DATASET RECORDS:

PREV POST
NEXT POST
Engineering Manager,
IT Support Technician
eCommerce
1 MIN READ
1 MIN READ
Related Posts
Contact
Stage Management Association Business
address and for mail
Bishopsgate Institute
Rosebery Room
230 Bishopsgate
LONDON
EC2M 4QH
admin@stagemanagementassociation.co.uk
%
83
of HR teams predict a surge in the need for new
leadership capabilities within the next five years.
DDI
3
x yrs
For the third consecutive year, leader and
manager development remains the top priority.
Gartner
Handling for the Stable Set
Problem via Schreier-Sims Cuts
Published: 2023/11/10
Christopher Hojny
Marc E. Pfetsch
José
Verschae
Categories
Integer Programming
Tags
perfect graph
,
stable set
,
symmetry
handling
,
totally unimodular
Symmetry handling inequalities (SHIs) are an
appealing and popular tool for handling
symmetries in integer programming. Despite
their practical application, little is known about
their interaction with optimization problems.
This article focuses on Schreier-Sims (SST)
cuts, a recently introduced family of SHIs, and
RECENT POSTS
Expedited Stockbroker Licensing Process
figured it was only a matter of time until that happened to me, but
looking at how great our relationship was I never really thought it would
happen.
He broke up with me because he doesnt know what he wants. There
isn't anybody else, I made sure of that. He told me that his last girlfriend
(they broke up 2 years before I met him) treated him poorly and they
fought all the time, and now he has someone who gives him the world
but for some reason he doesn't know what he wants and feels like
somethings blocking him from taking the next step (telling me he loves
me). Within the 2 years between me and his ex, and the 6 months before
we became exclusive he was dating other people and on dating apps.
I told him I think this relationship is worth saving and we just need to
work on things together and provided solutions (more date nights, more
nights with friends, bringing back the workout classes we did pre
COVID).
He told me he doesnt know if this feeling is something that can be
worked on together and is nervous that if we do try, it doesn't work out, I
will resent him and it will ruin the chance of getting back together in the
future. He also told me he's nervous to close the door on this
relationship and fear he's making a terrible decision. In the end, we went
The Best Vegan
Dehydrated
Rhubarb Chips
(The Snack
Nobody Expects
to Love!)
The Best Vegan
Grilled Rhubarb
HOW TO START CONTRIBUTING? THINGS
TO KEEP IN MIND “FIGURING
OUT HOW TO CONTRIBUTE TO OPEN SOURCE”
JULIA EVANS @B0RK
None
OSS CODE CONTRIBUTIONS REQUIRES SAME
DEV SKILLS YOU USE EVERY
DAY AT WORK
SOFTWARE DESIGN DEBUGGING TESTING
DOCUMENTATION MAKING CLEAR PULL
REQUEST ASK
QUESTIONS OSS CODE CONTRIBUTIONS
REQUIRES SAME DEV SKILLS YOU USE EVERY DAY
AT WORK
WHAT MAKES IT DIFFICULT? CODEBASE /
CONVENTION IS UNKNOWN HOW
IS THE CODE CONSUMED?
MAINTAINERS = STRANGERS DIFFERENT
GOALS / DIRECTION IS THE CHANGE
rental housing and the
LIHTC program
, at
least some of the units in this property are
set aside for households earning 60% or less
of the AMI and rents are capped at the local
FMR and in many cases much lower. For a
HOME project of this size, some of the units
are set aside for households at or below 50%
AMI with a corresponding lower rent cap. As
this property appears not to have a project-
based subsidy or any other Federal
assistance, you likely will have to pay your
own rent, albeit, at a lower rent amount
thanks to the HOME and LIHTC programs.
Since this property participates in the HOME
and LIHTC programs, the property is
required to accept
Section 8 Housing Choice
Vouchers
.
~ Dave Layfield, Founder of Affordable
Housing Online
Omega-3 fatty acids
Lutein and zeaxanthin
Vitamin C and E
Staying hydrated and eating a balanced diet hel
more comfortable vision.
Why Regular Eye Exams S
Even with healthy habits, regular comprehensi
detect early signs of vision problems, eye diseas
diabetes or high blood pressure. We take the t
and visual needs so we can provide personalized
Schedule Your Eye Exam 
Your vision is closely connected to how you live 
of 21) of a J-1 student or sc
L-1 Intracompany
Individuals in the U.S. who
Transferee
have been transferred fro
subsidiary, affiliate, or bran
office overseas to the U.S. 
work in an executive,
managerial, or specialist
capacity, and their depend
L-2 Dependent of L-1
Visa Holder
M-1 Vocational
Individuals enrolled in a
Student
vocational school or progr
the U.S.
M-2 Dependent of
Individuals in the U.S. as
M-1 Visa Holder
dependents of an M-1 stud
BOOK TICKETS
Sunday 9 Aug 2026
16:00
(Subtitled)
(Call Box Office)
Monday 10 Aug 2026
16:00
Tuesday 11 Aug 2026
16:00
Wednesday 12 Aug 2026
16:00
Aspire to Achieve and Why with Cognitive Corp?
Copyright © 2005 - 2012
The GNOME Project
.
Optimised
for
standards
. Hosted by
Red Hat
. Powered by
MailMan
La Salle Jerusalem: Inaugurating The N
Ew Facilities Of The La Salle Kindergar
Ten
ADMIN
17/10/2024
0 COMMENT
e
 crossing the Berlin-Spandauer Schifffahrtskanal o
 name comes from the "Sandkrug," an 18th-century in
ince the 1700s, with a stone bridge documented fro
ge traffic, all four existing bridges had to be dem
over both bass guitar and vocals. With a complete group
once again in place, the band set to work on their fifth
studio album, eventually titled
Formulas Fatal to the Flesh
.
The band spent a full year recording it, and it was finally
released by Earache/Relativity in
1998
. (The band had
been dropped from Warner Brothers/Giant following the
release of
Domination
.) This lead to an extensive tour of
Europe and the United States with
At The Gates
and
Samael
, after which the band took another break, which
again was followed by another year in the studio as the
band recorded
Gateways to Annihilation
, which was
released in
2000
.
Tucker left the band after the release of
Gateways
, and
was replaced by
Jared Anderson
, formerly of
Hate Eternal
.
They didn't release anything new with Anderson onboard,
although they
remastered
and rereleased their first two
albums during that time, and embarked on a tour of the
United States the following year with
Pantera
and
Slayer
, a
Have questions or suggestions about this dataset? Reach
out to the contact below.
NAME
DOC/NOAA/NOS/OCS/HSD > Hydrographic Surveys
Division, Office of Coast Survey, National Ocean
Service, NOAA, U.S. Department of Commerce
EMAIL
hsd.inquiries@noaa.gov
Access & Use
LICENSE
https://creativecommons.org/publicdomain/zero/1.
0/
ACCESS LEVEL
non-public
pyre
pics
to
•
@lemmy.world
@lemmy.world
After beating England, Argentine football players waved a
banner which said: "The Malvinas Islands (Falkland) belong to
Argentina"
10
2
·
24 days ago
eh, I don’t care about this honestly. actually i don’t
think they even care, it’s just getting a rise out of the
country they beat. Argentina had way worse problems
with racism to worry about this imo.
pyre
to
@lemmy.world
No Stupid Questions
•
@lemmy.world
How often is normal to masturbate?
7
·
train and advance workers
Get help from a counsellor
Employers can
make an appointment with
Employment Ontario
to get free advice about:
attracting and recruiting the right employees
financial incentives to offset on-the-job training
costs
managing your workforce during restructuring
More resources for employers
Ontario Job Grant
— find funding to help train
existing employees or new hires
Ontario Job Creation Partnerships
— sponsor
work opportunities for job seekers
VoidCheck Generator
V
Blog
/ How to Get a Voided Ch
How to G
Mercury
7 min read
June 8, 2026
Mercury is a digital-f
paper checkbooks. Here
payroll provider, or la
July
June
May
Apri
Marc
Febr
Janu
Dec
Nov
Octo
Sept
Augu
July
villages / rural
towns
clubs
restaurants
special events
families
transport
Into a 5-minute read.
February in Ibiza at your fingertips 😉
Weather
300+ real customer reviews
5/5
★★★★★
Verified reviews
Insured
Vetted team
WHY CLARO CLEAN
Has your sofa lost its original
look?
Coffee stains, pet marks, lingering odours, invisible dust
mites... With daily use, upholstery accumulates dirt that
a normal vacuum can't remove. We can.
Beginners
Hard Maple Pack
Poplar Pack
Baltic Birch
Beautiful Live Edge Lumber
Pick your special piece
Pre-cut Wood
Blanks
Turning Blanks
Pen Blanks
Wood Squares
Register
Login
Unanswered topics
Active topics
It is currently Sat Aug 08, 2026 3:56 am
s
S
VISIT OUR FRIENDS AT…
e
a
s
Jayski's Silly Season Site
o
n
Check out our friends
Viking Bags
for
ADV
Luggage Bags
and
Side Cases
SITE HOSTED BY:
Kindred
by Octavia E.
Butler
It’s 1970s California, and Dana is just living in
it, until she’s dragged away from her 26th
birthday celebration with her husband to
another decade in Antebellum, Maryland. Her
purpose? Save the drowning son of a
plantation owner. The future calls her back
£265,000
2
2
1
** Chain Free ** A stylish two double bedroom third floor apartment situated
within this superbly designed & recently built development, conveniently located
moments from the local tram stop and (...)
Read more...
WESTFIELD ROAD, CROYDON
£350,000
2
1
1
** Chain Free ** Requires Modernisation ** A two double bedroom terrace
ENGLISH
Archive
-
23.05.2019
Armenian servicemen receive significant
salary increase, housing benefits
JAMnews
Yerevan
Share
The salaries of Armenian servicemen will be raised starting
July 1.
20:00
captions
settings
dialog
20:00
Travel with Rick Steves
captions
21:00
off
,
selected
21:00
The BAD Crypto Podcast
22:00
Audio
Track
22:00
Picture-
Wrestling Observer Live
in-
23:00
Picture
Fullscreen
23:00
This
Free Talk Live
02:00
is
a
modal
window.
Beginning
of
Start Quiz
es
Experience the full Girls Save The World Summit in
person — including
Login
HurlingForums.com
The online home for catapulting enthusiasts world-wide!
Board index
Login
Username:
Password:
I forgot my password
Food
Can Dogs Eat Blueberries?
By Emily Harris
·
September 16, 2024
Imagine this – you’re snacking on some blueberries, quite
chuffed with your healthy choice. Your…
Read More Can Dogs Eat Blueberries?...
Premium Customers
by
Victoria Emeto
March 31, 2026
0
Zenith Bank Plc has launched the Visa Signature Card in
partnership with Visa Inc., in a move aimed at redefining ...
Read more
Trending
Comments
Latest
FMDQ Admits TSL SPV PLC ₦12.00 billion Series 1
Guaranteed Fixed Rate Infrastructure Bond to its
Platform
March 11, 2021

WORK TASK:
Word for word, restate the lines of the listing above starting at the line with "Grilled Rhubarb" and ending at the line with "REQUEST ASK", and nothing outside them.

ANSWER AREA:
Grilled Rhubarb
HOW TO START CONTRIBUTING? THINGS
TO KEEP IN MIND “FIGURING
OUT HOW TO CONTRIBUTE TO OPEN SOURCE”
JULIA EVANS @B0RK
None
OSS CODE CONTRIBUTIONS REQUIRES SAME
DEV SKILLS YOU USE EVERY
DAY AT WORK
SOFTWARE DESIGN DEBUGGING TESTING
DOCUMENTATION MAKING CLEAR PULL
REQUEST ASK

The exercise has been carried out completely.